Aujourd’hui, je séparerais beaucoup plus clairement les deux : la CI teste, build et push les images. Elle ne touche pas au cluster. Argo CD s’occupe seul du déploiement à partir de la configuration versionnée dans Git.
Ingress, certificats et secrets
Faire tourner les Deployments et les Services n’a pas été la partie qui m’a pris le plus de temps. J’ai davantage tâtonné autour de NGINX Ingress et cert-manager : annotations, secrets TLS, configuration du certificat… Il y a eu plusieurs corrections avant que tout soit propre.
Pour les credentials, je ne voulais pas les laisser dans les values Helm. J’ai utilisé Google Secret Manager avec External Secrets Operator pour les copier dans des Secrets Kubernetes.
Ça ajoutait encore quelques ressources à comprendre et à configurer, mais les secrets ne se retrouvaient ni dans le chart ni dans le repository.

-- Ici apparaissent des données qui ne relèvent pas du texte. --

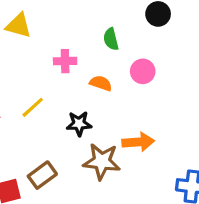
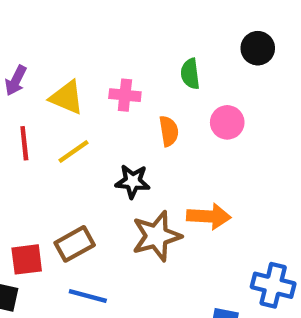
yellow triangle: (19, 26) -> (67, 97), moved
orange semicircle: (101, 83) -> (169, 131), turned 55
brown star: (102, 161) -> (157, 236), turned -30

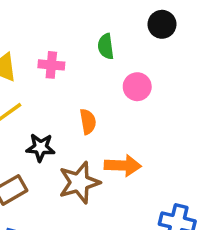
orange semicircle: (169, 131) -> (88, 122), moved
black star: (133, 181) -> (40, 147), moved

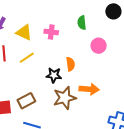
black star: (40, 147) -> (54, 75), moved

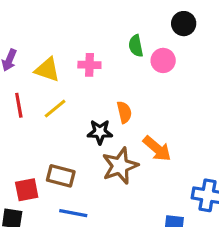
pink circle: (99, 46) -> (163, 60), moved
orange arrow: (89, 89) -> (157, 149), turned 42
brown rectangle: (26, 101) -> (61, 176), turned 48

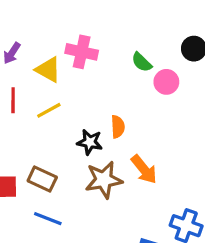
green semicircle: (136, 46) -> (142, 62), turned -45
pink cross: (89, 65) -> (82, 52), moved, size x1.4

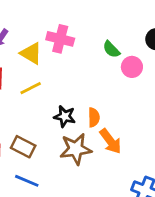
orange semicircle: (118, 127) -> (94, 117), moved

Le monitoring est arrivé à la fin
J’ai ajouté Prometheus et Grafana assez tard. Le backend exposait un endpoint /metrics, puis Prometheus récupérait à la fois des métriques applicatives et des métriques du cluster.
Les métriques Kubernetes me permettaient de voir l’état des conteneurs. Les métriques du backend répondaient à autre chose : est-ce que les événements étaient créés, est-ce que les utilisateurs les rejoignaient, est-ce que l’application servait vraiment ?
Si l’objectif est de monitorer une application, je conseille de commencer par instrumenter le backend. Prometheus et Grafana ne peuvent afficher que ce que l’application expose. Sans métriques applicatives pensées assez tôt, on finit surtout avec de beaux dashboards CPU et mémoire qui ne disent pas si le produit fonctionne réellement.
Ce que je ferais maintenant
Party n’avait pas besoin de GKE pour fonctionner. Un service managé plus simple aurait largement suffi. Mais le projet me servait aussi à apprendre Kubernetes et les outils autour, donc le surdimensionnement faisait partie de l’exercice.
Je garderais Terraform, Helm, les secrets externes et le monitoring. Je simplifierais surtout le déploiement : plus de helm upgrade dans GitHub Actions, pas de logique compliquée autour des digests tant qu’elle n’apporte rien de concret, et un seul chemin pour modifier ce qui tourne dans le cluster.
Je ne referais pas toutes les étapes de la même façon. Plusieurs parties fonctionnaient, mais restaient plus compliquées qu’elles n’avaient besoin de l’être.
Ce que je retiens du projet
Avant Party, je réduisais encore un peu Kubernetes aux Deployments, Services et Pods. Le projet m’a surtout forcé à travailler sur ce qu’il y a autour :
- retrouver précisément la version déployée ;
- éviter que plusieurs outils déploient en même temps ;
- faire arriver les secrets dans les Pods sans les mettre dans Git ;
- exposer l’application en HTTPS et savoir si elle fonctionne réellement.
C’est aussi à ce moment-là que j’ai commencé à passer plus de temps sur la plateforme autour du code que sur l’application elle-même.